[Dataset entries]
*** Block opens ***
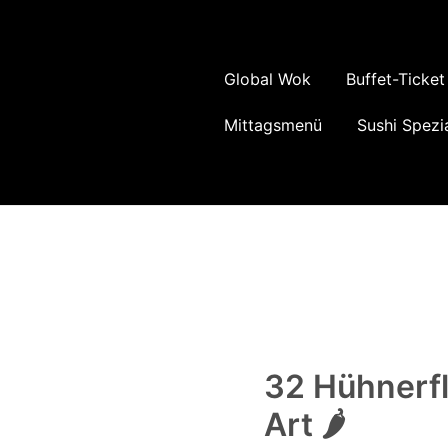
Global Wok
Buffet-Ticket
Mittagsmenü
Sushi Spezia
32 Hühnerf
Art 🌶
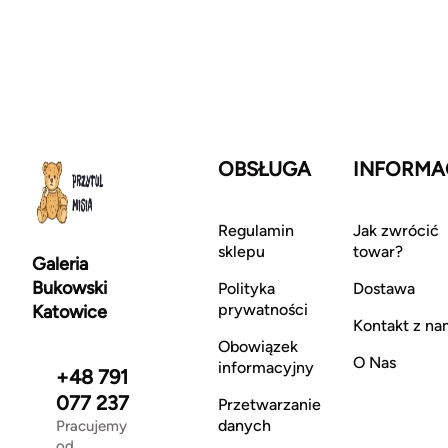
OBSŁUGA
INFORMA
Regulamin
Jak zwrócić
sklepu
towar?
Galeria
Bukowski
Polityka
Dostawa
prywatności
Katowice
Kontakt z na
Obowiązek
O Nas
informacyjny
+48 791
077 237
Przetwarzanie
danych
Pracujemy
od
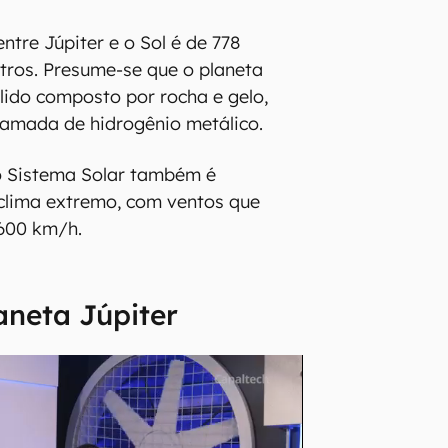
ntre Júpiter e o Sol é de 778
tros. Presume-se que o planeta
lido composto por rocha e gelo,
amada de hidrogênio metálico.
o Sistema Solar também é
clima extremo, com ventos que
 600 km/h.
aneta Júpiter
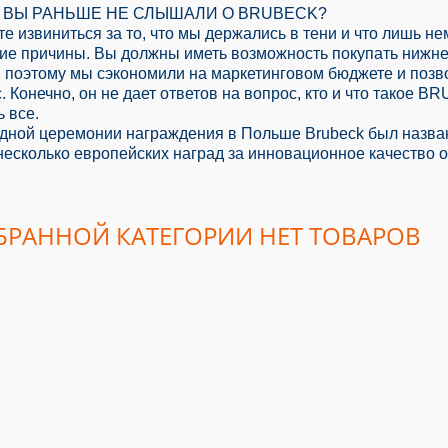
 ВЫ РАНЬШЕ НЕ СЛЫШАЛИ О BRUBECK?
е извиниться за то, что мы держались в тени и что лишь не
кие причины. Вы должны иметь возможность покупать нижне
 поэтому мы сэкономили на маркетинговом бюджете и поз
с. Конечно, он не дает ответов на вопрос, кто и что такое 
ь все.
дной церемонии награждения в Польше Brubeck был назван
несколько европейских наград за инновационное качество 
БРАННОЙ КАТЕГОРИИ НЕТ ТОВАРОВ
*** Block closes ***
Task description
Output every entry verbatim but skip the pictures.

Solution to the exercise
Global Wok
Buffet-Ticket
Mittagsmenü
Sushi Spezia
32 Hühnerf
Art 🌶
OBSŁUGA
INFORMA
Regulamin
Jak zwrócić
sklepu
towar?
Galeria
Bukowski
Polityka
Dostawa
prywatności
Katowice
Kontakt z na
Obowiązek
O Nas
informacyjny
+48 791
077 237
Przetwarzanie
danych
Pracujemy
od
ntre Júpiter e o Sol é de 778
tros. Presume-se que o planeta
lido composto por rocha e gelo,
amada de hidrogênio metálico.
o Sistema Solar também é
clima extremo, com ventos que
 600 km/h.
aneta Júpiter
 ВЫ РАНЬШЕ НЕ СЛЫШАЛИ О BRUBECK?
е извиниться за то, что мы держались в тени и что лишь не
кие причины. Вы должны иметь возможность покупать нижне
 поэтому мы сэкономили на маркетинговом бюджете и поз
с. Конечно, он не дает ответов на вопрос, кто и что такое 
ь все.
дной церемонии награждения в Польше Brubeck был назван
несколько европейских наград за инновационное качество 
БРАННОЙ КАТЕГОРИИ НЕТ ТОВАРОВ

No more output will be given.